Alex Werner did his first degree (BA in English and Related Literature) at the University of York and a diploma in Museum and Art Gallery Studies at the University of Manchester. A London historian, he is a curator at the Museum of London and has a special interest in material culture, port and maritime history, and print culture. He organised a series of innovative workshops with academics and curators as part of the Centre for Metropolitan History’s Growth of the Skilled Workforce in London 1500-1750 Project. He sat on the London Journal Editorial Committee between 2000-2007. He has curated many exhibitions and gallery displays including ‘London Bodies ‘(1998), the ‘World City galleries’ (2001) and ‘Expanding City gallery’ (2010). He is currently Lead Curator, New Museum, working on the planned move of the museum from London Wall to market buildings at West Smithfield. He sits on the School of Humanities Advisory Board at Royal Holloway and is a governing council member of the London Arts and Humanities Partnership.

Koji Yamamoto ( is a historian of early modern England. He spent twelve happy years in the UK, taking master's and doctoral degrees at the Department of History at York, and subsequently held postdoctoral positions at universities in London (King's College London), St Andrews, Edinburgh, and Cambridge. He was a British Academy Postdoctoral Fellow between 2012 and 2014. From April 2016, he has been based in Tokyo, Japan, and is currently an Associate Professor in Business History at the Faculty of Economics, the University of Tokyo. His first monograph is Taming Capitalism before its Triumph: Public Service, Distrust and 'Projecting' in Early Modern England (OUP, 2018). With the religious historian Peter Lake (Vanderbilt), Koji is finishing a volume of essays entitled Puritans, Papists and Projectors: Stereotypes and Stereotyping in Early Modern England (Manchester UP). His next book project revisits the South Sea Bubble of 1720 as a culmination of England's culture of projecting. 
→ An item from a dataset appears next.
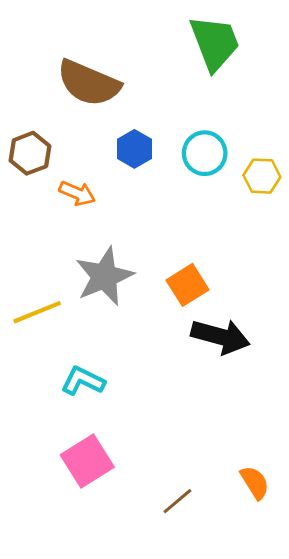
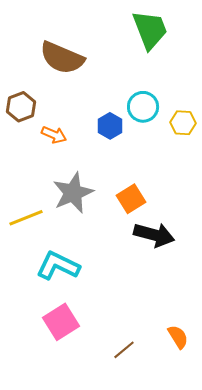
blue hexagon: (134, 149) -> (110, 126), moved
cyan L-shape: (83, 381) -> (58, 266), size x1.4

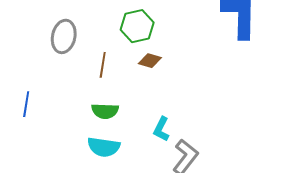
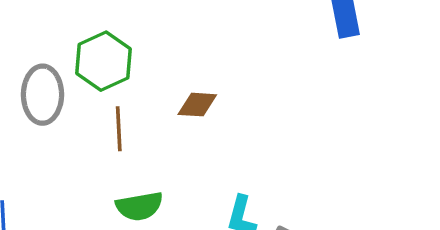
green hexagon: (137, 26) -> (103, 61), moved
Nigel Aston is Reader Emeritus in Early Modern History and Honorary Fellow in the School of History, Politics, and International Relations at the University of Leicester where he taught until 2019. He has received numerous funding awards and held many research awards, most recently as a residential Research Fellow at Durham University in 2019-20. Educated at Durham University and Christ Church, Oxford, he has written widely on British and French religious, political, and intellectual history in the ‘long’ eighteenth-century.  His most recent publication was Negotiating Toleration: Dissent and the Hanoverian Succession 1714-1760 (OUP, 2019), co-edited with Benjamin Bankhurst. His next book Enlightened Oxford: the University in the cultural and political life of Britain and beyond, 1680-1820 is forthcoming in 2021/22 from Oxford University Press. He has recently commenced work on a new five-year project provisionally entitled Cathedrals in society: cultural, political, and religious interactions in northern England, c1660-1800.